Least-to-most prompting is a technique where you ask a model to first decompose a hard problem into a sequence of easier sub-problems, then solve each sub-problem in order, with each answer feeding the next. It was introduced by Zhou et al. in the 2022 paper "Least-to-Most Prompting Enables Complex Reasoning in Large Language Models." The result that put it on the map was a jump from roughly 16 percent to over 99 percent on the SCAN compositional generalization benchmark with GPT-3 class models, a number that did not move much with vanilla Chain-of-Thought.
Four years later, the technique is still useful, but for different reasons. Modern reasoning models like GPT-5.5 and Claude Opus 4.7 do a lot of internal decomposition on their own. You do not need to spell out the steps to multiply two-digit numbers. Where least-to-most still pays off is on tasks the model has not seen at training time, on domain-specific compositional problems, and as an explicit prompt structure that improves reliability on long-tail inputs.
This article covers the original idea, a worked example, the comparison with Chain-of-Thought and Tree-of-Thoughts, and where the technique fits in 2026 when the strongest models already think before they answer. For broader prompt-engineering context, see Best Prompt Engineering Tools.
TL;DR
- What it is. A two-stage prompt: first decompose the problem into ordered sub-problems, then solve each in order, conditioning on prior answers.

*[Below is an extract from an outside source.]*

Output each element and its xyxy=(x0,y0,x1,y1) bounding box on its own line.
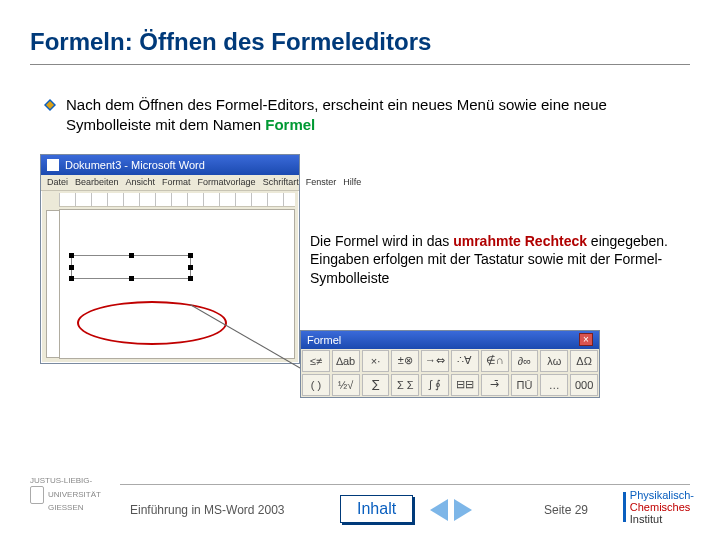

- Origin. Zhou et al., "Least-to-Most Prompting Enables Complex Reasoning in Large Language Models," 2022.
- Key result. Solved compositional generalization tasks (SCAN, last-letter concatenation, complex math word problems) where Chain-of-Thought stalled.

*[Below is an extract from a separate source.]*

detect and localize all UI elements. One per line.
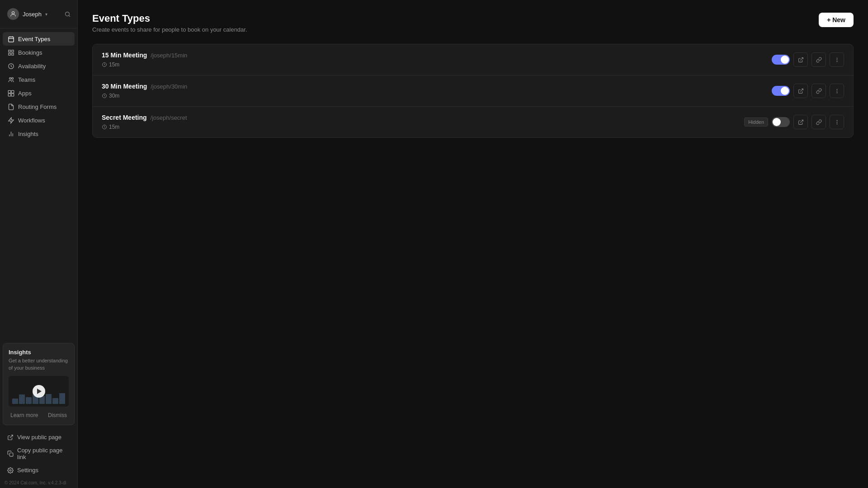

- vs CoT. Chain-of-Thought reasons inside one answer. Least-to-most explicitly factors the problem first, then solves each piece.
- vs Tree-of-Thoughts. Tree-of-Thoughts explores alternative reasoning branches. Least-to-most stays linear.
- In 2026. Less needed for well-known task families because reasoning models decompose internally. Still valuable for novel domains and as a reliability scaffold.
The original idea
The Zhou et al. paper observed that Chain-of-Thought prompting (Wei et al. 2022, "Chain-of-Thought Prompting Elicits Reasoning in Large Language Models") improves single-shot reasoning by encouraging the model to write intermediate steps. But CoT struggles when the test problem is harder than the few-shot examples, particularly on compositional tasks where the final answer requires combining sub-skills the model has only seen in isolation.
The fix the authors proposed is to make decomposition explicit. The prompt has two stages:
- Decomposition. Given the problem, list the sub-problems that need to be solved, in the order they should be solved.
- Solution. For each sub-problem in turn, solve it using the previously solved sub-problems as context.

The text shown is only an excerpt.